Task brief:
If a line contains "De produire des avis ou des orientations", it is the last one to write out; begin with the first line of the records and copy each exactly.
################
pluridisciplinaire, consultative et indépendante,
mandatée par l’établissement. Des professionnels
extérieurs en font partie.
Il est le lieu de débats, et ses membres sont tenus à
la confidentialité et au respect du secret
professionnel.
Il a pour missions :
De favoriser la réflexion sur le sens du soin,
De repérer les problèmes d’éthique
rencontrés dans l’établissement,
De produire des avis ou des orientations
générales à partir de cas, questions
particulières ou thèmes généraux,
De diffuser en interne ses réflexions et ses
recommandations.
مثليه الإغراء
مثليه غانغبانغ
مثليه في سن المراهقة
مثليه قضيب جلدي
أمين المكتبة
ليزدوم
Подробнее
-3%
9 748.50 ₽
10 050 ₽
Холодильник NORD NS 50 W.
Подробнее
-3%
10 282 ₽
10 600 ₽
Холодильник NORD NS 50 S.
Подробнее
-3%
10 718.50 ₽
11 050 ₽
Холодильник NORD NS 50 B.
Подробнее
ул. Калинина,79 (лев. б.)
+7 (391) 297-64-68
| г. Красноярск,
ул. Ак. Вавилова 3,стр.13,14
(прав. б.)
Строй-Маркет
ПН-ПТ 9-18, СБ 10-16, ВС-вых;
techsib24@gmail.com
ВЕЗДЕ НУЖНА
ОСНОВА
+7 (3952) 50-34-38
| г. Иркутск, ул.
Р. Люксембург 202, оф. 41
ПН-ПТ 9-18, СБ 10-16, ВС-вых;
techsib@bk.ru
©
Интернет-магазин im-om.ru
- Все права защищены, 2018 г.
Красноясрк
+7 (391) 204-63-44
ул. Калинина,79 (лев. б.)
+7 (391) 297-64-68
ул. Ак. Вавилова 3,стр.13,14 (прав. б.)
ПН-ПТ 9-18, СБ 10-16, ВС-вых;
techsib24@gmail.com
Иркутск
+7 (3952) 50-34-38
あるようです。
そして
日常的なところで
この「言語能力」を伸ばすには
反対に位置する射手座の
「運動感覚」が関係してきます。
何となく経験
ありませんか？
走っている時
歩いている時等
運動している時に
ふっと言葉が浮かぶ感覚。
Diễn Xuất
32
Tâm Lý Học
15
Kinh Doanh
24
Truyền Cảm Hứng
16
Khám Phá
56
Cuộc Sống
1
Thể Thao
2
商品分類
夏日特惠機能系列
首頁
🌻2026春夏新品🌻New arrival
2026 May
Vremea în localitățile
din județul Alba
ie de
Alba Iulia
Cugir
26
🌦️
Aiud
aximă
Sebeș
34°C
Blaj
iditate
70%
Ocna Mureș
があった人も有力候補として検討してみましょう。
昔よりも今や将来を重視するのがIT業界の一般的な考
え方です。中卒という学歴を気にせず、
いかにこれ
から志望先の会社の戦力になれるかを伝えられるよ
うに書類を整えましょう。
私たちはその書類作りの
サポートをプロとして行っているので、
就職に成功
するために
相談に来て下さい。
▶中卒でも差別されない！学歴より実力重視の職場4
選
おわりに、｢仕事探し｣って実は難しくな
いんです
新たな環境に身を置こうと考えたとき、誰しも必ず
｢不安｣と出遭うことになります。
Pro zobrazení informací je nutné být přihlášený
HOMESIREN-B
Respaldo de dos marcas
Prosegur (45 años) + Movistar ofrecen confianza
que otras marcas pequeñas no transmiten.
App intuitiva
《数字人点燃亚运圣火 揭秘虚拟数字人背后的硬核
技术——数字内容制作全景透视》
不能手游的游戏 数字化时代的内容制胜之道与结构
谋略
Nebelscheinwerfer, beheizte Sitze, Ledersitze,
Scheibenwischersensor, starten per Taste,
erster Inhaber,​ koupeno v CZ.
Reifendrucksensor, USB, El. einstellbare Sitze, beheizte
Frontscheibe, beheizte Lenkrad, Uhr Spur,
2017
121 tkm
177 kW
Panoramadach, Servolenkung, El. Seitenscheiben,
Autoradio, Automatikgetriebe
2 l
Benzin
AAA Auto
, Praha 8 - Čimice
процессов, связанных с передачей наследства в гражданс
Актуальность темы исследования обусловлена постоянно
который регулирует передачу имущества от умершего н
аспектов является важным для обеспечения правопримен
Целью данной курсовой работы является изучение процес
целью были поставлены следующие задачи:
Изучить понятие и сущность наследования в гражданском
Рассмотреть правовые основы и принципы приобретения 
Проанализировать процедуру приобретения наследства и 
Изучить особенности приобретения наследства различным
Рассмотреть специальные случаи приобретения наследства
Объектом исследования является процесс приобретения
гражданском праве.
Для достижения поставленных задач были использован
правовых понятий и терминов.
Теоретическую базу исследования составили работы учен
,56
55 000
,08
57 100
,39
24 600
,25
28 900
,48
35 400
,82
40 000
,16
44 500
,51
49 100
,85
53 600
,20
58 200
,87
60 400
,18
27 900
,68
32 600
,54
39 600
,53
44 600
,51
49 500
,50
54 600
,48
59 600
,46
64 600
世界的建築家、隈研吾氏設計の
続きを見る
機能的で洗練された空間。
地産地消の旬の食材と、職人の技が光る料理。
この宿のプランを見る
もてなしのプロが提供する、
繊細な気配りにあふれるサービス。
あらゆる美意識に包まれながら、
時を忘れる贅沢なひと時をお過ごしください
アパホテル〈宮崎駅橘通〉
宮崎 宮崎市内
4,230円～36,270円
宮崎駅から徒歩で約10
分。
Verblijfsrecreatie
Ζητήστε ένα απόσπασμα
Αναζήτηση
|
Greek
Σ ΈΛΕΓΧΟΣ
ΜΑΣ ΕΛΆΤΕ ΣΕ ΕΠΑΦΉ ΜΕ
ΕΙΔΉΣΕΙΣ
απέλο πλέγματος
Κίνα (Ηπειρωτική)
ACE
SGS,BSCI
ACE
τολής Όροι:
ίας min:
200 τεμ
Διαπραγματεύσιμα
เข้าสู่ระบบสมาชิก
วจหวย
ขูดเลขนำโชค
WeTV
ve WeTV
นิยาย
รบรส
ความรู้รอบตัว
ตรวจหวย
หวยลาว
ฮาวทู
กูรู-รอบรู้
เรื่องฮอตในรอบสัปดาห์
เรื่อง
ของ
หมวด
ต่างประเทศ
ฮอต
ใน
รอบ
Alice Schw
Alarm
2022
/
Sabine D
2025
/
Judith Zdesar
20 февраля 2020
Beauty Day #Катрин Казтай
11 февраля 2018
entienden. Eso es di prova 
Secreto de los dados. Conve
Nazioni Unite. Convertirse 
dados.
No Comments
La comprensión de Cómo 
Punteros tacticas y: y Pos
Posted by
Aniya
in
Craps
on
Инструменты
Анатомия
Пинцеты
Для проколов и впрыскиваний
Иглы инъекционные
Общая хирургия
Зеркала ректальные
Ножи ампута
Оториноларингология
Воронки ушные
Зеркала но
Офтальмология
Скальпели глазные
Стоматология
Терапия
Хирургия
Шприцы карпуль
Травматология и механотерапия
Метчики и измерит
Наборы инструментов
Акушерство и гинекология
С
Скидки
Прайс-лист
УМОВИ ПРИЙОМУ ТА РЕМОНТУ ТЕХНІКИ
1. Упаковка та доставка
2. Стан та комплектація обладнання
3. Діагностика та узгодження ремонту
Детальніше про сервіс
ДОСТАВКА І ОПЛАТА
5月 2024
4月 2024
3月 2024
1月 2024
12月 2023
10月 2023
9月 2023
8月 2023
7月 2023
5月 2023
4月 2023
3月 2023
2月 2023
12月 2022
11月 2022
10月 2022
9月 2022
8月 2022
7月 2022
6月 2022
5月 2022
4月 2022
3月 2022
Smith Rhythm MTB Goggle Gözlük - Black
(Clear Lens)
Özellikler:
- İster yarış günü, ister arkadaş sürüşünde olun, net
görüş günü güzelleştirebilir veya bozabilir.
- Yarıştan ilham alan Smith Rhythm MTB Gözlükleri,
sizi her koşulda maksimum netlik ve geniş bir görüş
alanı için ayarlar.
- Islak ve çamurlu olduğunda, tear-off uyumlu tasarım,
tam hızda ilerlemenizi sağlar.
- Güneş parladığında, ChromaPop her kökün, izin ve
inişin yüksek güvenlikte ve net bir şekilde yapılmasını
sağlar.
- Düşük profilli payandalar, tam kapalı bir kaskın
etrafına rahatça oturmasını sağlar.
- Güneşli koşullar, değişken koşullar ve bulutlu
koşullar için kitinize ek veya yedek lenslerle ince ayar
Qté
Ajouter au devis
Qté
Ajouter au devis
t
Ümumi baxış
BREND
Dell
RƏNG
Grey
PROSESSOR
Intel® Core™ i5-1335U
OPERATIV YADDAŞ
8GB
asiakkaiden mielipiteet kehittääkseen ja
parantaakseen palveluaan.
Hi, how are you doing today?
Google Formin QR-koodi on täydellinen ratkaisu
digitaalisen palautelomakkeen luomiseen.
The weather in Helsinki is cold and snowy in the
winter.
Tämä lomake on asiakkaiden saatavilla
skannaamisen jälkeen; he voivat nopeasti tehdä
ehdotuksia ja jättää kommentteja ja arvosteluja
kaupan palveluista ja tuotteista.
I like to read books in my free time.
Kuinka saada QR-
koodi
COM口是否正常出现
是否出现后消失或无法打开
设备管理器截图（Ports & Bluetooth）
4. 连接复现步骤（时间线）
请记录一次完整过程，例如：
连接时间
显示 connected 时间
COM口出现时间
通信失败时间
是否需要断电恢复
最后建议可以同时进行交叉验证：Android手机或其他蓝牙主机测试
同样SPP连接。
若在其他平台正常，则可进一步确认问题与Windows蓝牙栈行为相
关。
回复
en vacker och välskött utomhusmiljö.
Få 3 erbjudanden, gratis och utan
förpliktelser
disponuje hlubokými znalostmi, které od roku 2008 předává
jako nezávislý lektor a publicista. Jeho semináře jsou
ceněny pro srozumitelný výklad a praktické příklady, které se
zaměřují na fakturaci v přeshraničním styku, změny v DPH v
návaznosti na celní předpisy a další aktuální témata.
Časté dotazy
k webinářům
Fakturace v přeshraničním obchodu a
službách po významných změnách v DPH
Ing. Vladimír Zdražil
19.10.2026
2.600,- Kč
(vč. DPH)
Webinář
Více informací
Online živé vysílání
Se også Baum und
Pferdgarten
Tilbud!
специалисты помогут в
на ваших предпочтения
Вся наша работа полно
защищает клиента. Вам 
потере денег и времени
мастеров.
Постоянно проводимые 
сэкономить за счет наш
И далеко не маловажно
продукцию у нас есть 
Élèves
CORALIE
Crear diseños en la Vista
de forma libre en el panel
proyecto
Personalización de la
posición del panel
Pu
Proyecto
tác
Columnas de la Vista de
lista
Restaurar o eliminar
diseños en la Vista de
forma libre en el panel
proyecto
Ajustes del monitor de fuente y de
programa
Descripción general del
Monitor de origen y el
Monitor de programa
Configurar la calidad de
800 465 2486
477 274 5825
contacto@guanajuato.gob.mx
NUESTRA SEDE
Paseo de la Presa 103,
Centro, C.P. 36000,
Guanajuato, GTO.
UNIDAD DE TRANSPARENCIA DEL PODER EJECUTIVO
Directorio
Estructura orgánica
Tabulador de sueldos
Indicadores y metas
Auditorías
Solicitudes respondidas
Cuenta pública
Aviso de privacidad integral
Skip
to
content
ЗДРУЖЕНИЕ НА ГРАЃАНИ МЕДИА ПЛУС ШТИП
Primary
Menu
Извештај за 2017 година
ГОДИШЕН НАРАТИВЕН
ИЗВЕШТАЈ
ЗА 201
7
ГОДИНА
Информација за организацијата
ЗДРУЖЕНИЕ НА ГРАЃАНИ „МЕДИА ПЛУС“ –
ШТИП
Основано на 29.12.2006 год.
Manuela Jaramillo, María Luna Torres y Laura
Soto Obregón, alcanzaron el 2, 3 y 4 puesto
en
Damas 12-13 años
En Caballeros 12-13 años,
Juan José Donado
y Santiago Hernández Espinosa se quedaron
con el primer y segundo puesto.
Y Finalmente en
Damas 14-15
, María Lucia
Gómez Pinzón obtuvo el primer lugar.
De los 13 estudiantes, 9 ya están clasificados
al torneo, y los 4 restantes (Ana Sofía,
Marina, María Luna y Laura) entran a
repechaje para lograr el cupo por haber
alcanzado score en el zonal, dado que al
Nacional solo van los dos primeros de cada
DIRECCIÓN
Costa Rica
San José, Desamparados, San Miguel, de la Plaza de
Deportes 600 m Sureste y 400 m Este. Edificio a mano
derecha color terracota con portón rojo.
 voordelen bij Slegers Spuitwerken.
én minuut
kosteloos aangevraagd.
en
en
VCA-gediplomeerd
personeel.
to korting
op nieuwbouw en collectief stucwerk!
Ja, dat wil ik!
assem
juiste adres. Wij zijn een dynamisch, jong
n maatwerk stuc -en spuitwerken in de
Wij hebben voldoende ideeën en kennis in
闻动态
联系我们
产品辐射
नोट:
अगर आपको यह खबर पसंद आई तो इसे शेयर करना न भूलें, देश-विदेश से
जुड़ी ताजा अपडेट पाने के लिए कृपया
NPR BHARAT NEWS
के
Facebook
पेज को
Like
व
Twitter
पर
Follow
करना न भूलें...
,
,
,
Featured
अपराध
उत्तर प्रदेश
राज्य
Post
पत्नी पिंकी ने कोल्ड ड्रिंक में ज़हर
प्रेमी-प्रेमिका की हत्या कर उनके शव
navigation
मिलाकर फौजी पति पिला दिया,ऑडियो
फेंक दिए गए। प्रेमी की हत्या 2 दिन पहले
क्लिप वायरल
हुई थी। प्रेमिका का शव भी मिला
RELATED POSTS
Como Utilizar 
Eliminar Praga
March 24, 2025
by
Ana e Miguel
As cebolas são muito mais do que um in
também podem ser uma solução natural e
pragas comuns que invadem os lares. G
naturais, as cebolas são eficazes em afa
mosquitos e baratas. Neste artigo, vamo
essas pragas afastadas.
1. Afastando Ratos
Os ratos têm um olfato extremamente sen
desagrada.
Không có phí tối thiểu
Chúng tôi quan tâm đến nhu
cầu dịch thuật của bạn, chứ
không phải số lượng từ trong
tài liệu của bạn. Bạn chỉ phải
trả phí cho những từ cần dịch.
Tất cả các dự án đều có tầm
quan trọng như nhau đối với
################
Finished task:
pluridisciplinaire, consultative et indépendante,
mandatée par l’établissement. Des professionnels
extérieurs en font partie.
Il est le lieu de débats, et ses membres sont tenus à
la confidentialité et au respect du secret
professionnel.
Il a pour missions :
De favoriser la réflexion sur le sens du soin,
De repérer les problèmes d’éthique
rencontrés dans l’établissement,
De produire des avis ou des orientations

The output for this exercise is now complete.